What the task asks:
Report the number of lines in the data below where the string "תחפושות" shows up, and only that number.

┌─ Material for this task

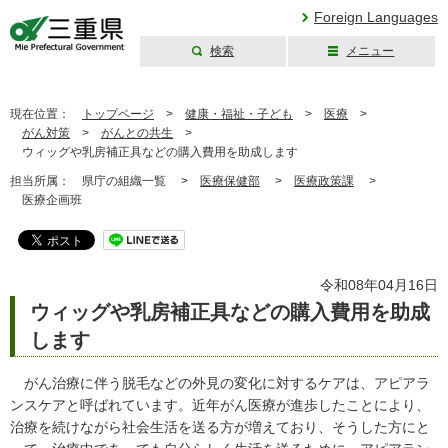
Foreign Languages
検索
メニュー
三重県公式ウェブ
サイト
現在位置：
トップページ
>
健康・福祉・子ども
>
医療
>
がん対策
>
がんとの共生
>
ウィッグや乳房補正具などの購入費用を助成します
担当所属：
県庁の組織一覧 >
医療保健部
>
医療政策課
>
医療企画班
令和08年04月16日
ウィッグや乳房補正具などの購入費用を助成
します
がん治療に伴う脱毛などの外見の変化に対するケアは、アピアラ
ンスケアと呼ばれています。近年がん医療が進歩したことにより、
治療を続けながら社会生活を送る方が増えており、そうした方にと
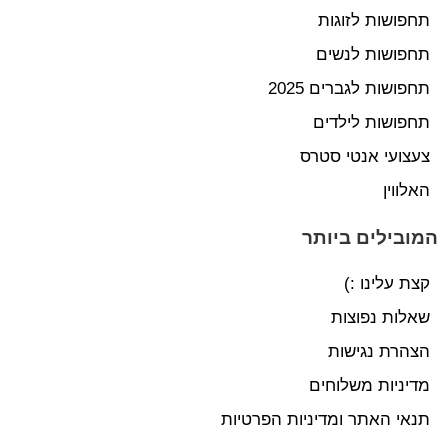
תחפושות לזוגות
תחפושות לנשים
תחפושות לגברים 2025
תחפושות לילדים
צעצועי אנטי סטרס
האלווין
המובילים ביותר
קצת עלינו :)
שאלות נפוצות
הצהרת נגישות
מדיניות משלוחים
תנאי האתר ומדיניות הפרטיות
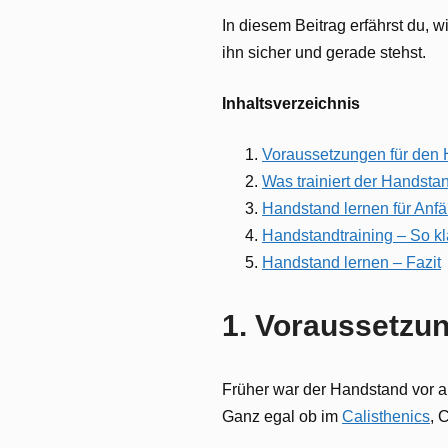
In diesem Beitrag erfährst du, 
ihn sicher und gerade stehst.
Inhaltsverzeichnis
Voraussetzungen für den
Was trainiert der Handsta
Handstand lernen für Anfä
Handstandtraining – So kl
Handstand lernen – Fazit
1. Voraussetzu
Früher war der Handstand vor a
Ganz egal ob im
Calisthenics
, 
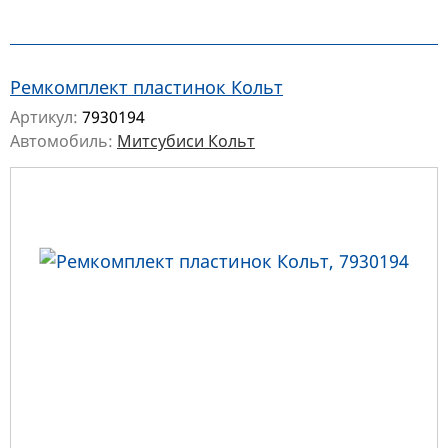
Ремкомплект пластинок Кольт
Артикул:
7930194
Автомобиль:
Митсубиси Кольт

└─

Answer to the problem:
4